Update 2024-03-27: Greatly expanded the "Samples" page and renamed it to "Glossary".
Update 2024-04-04: Added 5 million mid-2011 posts from the k47 post dump. Browse (mostly) them here.
Update 2024-04-07: Added ~400 October 2003 posts from 4chan.net. Browse them here.

Welcome to Oldfriend Archive, hosting ~170M text-only 2003-2014 4chan posts (mostly 2006-2008).

History

Site History

Updated 2024-04-07

Initial "Archive Ten Billion" archive

The first version of this site was created in October 2021. This version served about 114M posts/7.5M threads across 44 boards dating from 2005 to 2008.

Initially I was not able to serve all of the posts which had originally been scraped. The "Archive Ten Billion" post dump the data was sourced from stored three formats of the same data, each of which had some flaws:

  • The MyISAM database files version (chanarchive.tar.gz) was corrupt.
  • The HTML version was missing post numbers and timestamps, and so could not be imported into FoolFuuka without faking some data. The HTML /b/ gzip was corrupt.
  • The XML version had post numbers and timestamps, but was missing gzips for /b/, /p/ and /con/ (i.e. about 50% of the posts in the archive).

The site initially used the XML version of the dump, so it was missing /b/, /p/ and /con/. A few days after bringing the site up, I was able to retrieve some of the posts for /b/ and /p/ in the pre-corrupt part of the decompressed MyISAM files gzip. Then a few days after that, I retrieved some more posts for /b/ and /p/ from the very end of the database, where the effects of the gzip corruption had mostly trailed off.
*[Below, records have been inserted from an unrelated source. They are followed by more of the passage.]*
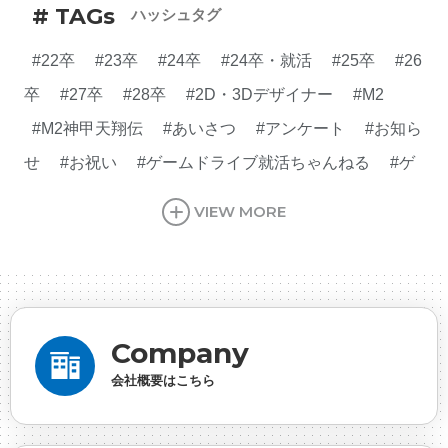
# TAGs
ハッシュタグ
#22卒
#23卒
#24卒
#24卒・就活
#25卒
#26
卒
#27卒
#28卒
#2D・3Dデザイナー
#M2
#M2神甲天翔伝
#あいさつ
#アンケート
#お知ら
せ
#お祝い
#ゲームドライブ就活ちゃんねる
#ゲ
ーム会社
#ゲーム開発
#シフォンの創業
#シフォ
VIEW MORE
ンの想い
#シフォンめし
#シフォン国勢調査
#ソ
ーシャルゲーム・ソシャゲ
#チケットレストラン
#
デザイナー
#プランナー
#プログラマー
#プログ
ラム愛
#ゆるめの日常
#中途採用
#事業内容
#
Company
事業実績
#事業紹介
#仕事紹介
#企業理念
#企
会社概要はこちら
画
#休業日
#会社行事
#会社説明会
#何もわか
らん
#健康企業宣言
#健康優良法人
#入社式
#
This version of the site had about 36 million /b/ posts, and was missing about 50 million. Most other boards were roughly complete.

More Ten Billion content

The site moved to new hosting on 2022-09-17 to accommodate more content. This was mainly a content update, and increases the size of the archive to 162M posts/10.8M threads (+40%) across 45 boards (with the addition of /con/).

In summer 2022, I figured out a way to locate and repair the damage to chanarchive.tar.gz (just one flipped bit - the way gzip works, a single incorrect bit can corrupt all the data that follows). The HTML dump provided necessary contextual clues for this process, so in the end Ten Billion's weird triplicate format saved the day.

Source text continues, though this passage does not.